Andrew Cutler, MD: That’s a great question. First, I quickly want to say for our audience that ADHD classically has been defined as 2 clusters of symptoms: inattention and hyperactivity or impulsivity. As we all know, there are lots of other associated features. That can play into how hard it is to recognize sometimes. Classically, we’ve been told that the prevalence is approximately 10% in children and that it seems to wane over time, which is a little unusual.

When I trained, we were taught that there was no such thing as adult ADHD, that this was exclusively a childhood disorder and that somehow you magically grow out of it. That doesn’t make sense. More recent estimates are that it persists from childhood into adulthood about 50% to 60% of the time. But that was based on point prevalence estimates—in other words, looking at 1 point in time. More recent research has been by Maggie Sibley and colleagues. As a matter of fact, there was a landmark article published this year in the Green Journal, the American Journal of Psychiatry. When you follow adults over time, over several years, you find is that 90% of these children have persistent ADHD into adulthood. But for the majority of them, it’s a fluctuating course, a waxing and waning course. It seems to be related to stressors and environmental events in their life. People may be able to compensate for a period of time until things change, and the stressors come on. I’d love to hear what my colleagues think, but accurately fits what I see clinically.

Theresa R. Cerulli, MD: I agree, Andy. That’s so true. Part of the reason we thought kids grew out of their ADHD is that it sometimes presents so differently in adulthood from how it presents in kids. I don’t know. Birgit, do you want to weigh in on that? How would you say the presentation of adult ADHD differs from pediatric or adolescent ADHD?

Birgit H. Amann, MD, PLLC: Theresa, if I think about how a child or adolescent presents, most commonly teachers are driving that evaluation. They’re letting Mom or Dad know that this child is not focusing, or they’re impulsive, or they’re fidgety, or they’re disruptive and certainly not meeting their academic potential. As I reflect on the adults who come in, 1 of the most common ways is that that’s the parent of that child or adolescent reflecting on what they’re hearing about their kid and then saying, “This sounds like how it was for me back then, but I can identify with a lot of this even as an adult.” That’s a common presentation.

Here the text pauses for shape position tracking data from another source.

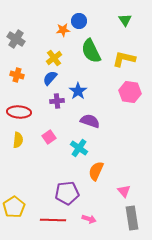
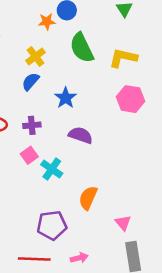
purple cross: (57, 101) -> (32, 125), moved
cyan cross: (79, 148) -> (52, 169), moved
pink arrow: (89, 219) -> (79, 258), turned -32

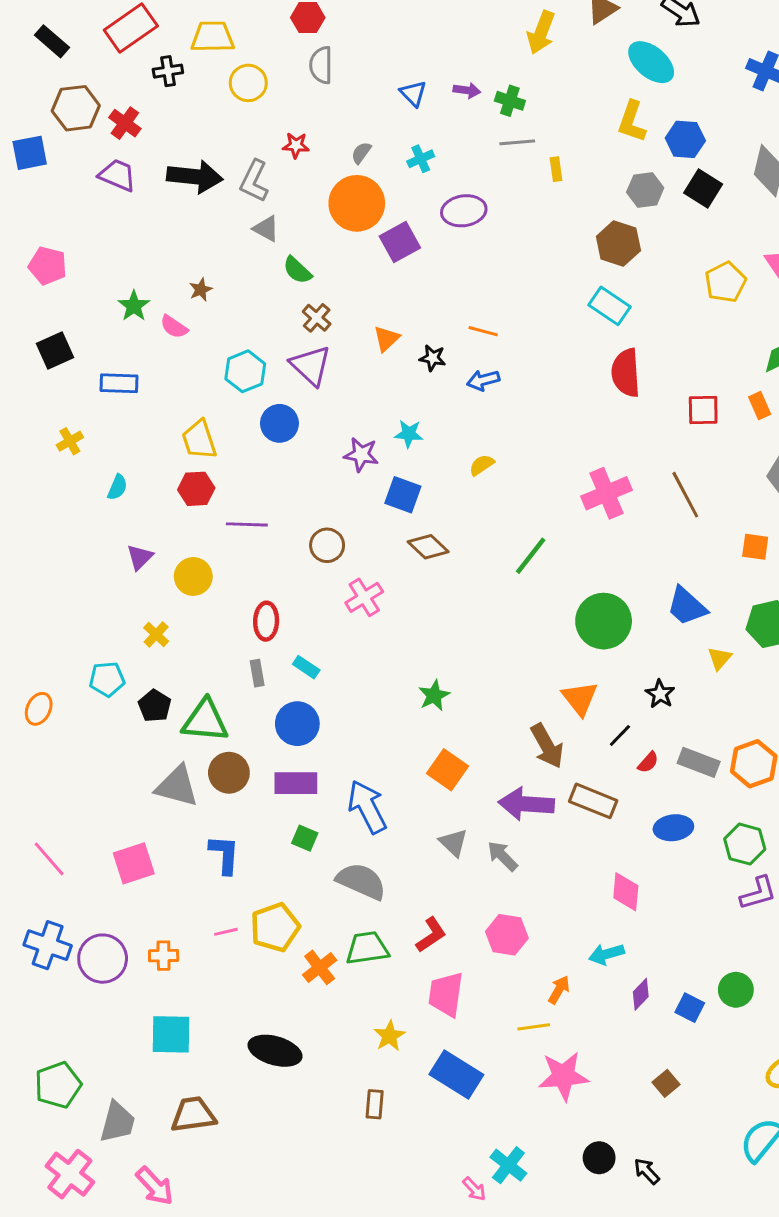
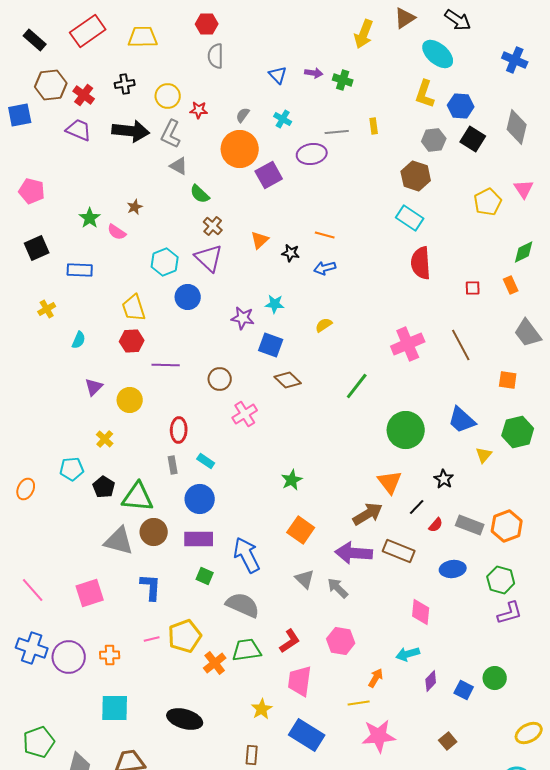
black cross: (168, 71) -> (125, 84), moved
yellow circle: (248, 83) -> (168, 96), moved
gray line: (517, 142) -> (337, 132), moved
cyan cross: (421, 159) -> (283, 119), turned -36
red square: (703, 410) -> (473, 288), size x0.7
brown arrow: (547, 746) -> (368, 514), turned -92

Another 1 that comes up all the time is the adult who’s never been considered for a diagnosis of ADHD. If you listen to their story, they talk about, “I’ve had a very difficult time in my various jobs over the years. I’ve had a terrible time with relationships.” That tells a sad story, frankly. What they share is that they’ve been diagnosed with depression over and over. They’ve been on all sorts of antidepressants. Some of them work a little, most of them don’t work much. At the end of the day, my job is to come back full circle and say, “Maybe part of the problem is that no one is ever considered ADHD for you.” Those 2 presentations come up commonly in my practice. I don’t know if my colleagues have had similar experiences.

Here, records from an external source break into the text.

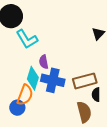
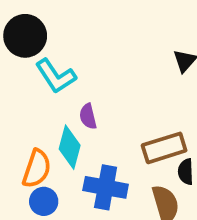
blue cross: (53, 80) -> (106, 187), moved
orange semicircle: (25, 95) -> (37, 169), moved

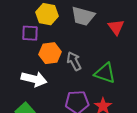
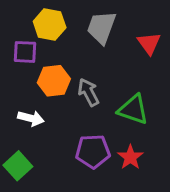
gray trapezoid: (83, 16) -> (101, 27), turned 95
white arrow: (34, 79) -> (31, 118), size x0.7

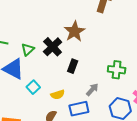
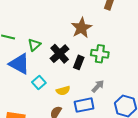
black cross: (53, 47) -> (60, 54), moved
green cross: (117, 70) -> (100, 54), moved

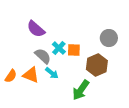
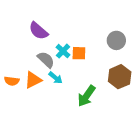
brown hexagon: (97, 65) -> (120, 77), moved
orange triangle: (31, 75) -> (33, 80), turned -48
orange semicircle: (11, 76) -> (12, 81), turned 64

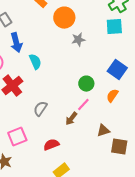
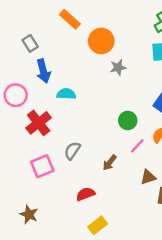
cyan semicircle: (35, 62) -> (66, 94), turned -63
pink line: (83, 105) -> (137, 146), moved
pink square: (17, 137) -> (42, 166), moved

Andrew Cutler, MD: Yes, Birgit. I agree. I like to say that kids usually present with ADHD. It’s pretty obvious that’s what’s going on. But adults very often present with a comorbidity—depression, anxiety, substance abuse—and we discover the ADHD later. I’d also add to your presentation. The third 1 that I see is someone who was diagnosed as a kid took methylphenidate or something for a while and has been off it. He says, “Now, I realize I need to be back on it.”